À la première séance qui suivit la condamnation de Dreyfus[3], Mercier déposa le projet de loi sur la trahison et l’espionnage. Cédant avec joie à la sommation de l’opinion, il demande à la Chambre de rétablir pour le crime de trahison, « qui est un abominable forfait », la peine de mort « qui, seule, répond à l’énormité du crime[4] ». La Chambre applaudit bruyamment. Elle se donnait l’illusion de recondamner Dreyfus, de le condamner à mort, et se conférait ainsi un brevet de pur patriotisme.
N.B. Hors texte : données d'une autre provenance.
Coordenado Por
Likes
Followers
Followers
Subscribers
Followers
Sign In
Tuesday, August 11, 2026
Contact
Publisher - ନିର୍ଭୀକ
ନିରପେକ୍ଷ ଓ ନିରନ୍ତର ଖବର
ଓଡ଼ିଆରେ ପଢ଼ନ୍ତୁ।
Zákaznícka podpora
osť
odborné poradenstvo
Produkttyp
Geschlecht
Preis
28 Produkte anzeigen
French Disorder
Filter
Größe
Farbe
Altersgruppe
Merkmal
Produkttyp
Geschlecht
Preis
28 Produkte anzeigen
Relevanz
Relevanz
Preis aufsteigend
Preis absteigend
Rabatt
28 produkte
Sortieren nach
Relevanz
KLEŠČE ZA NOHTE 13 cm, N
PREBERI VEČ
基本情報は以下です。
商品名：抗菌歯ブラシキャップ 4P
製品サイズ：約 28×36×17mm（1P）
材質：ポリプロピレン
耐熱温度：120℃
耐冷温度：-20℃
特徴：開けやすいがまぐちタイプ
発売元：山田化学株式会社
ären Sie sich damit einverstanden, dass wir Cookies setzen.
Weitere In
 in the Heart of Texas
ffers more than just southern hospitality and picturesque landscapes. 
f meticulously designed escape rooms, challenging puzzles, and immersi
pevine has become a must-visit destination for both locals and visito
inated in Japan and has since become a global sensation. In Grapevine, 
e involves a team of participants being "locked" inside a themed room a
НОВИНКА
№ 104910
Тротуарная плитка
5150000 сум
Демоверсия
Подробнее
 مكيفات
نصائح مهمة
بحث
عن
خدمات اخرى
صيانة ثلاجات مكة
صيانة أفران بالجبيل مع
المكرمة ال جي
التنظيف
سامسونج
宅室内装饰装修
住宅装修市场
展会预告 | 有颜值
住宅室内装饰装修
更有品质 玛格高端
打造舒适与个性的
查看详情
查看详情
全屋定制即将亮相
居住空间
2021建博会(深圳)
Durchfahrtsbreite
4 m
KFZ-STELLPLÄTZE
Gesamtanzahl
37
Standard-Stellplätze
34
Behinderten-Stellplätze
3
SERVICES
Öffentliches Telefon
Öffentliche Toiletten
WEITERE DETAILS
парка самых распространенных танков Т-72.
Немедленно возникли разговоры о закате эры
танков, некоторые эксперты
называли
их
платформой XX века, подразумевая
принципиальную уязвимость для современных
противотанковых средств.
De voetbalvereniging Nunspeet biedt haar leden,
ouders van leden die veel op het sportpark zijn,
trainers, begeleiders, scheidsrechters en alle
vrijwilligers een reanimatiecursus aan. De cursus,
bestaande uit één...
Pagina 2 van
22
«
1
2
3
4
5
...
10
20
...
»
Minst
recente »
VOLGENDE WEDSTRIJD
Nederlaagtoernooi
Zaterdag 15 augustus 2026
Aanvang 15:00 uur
Mercier lut seulement l’exposé de la loi. Le dispositif, en quinze articles, portait, à chaque ligne, la déportation ou l’emprisonnement pour des délits nouveaux assimilés à l’espionnage ; il rendait précaire, sous la menace de poursuites, la discussion même par la presse des choses de l’armée[5].

  1. 26 novembre.
  2. L’amendement du colonel Guérin était ainsi conçu : « Aucune unité ou fraction d’unité de la mobilisation en France ne sera envoyée à Madagascar en dehors du service du génie, de l’artillerie et des services administratifs. » Il fut repoussé par 292 voix contre 207. La minorité comprenait les socialistes, la droite et un certain nombre de républicains, Aynard, Cavaignac, Méline, Pelletan, Léon Say, Montebello, Jules Roche, général Jung, Reinach, etc. Presque tous les radicaux (Brisson, Bourgeois, Dupuy-Dutemps, Sarrien, Goblet, Chautemps) votèrent avec le Gouvernement et avec la majorité du centre.
  3. Le jour même où le conseil de guerre rendait sa sentence, Millerand interpellait Mercier au sujet d’une punition disciplinaire infligée au député Mirman (voir page 198) pour avoir, étant sous les armes, laissé figurer sa signature au bas d’un manifeste du groupe socialiste. La Chambre approuva les déclarations du ministre, « soucieux de maintenir la discipline dans l’armée ».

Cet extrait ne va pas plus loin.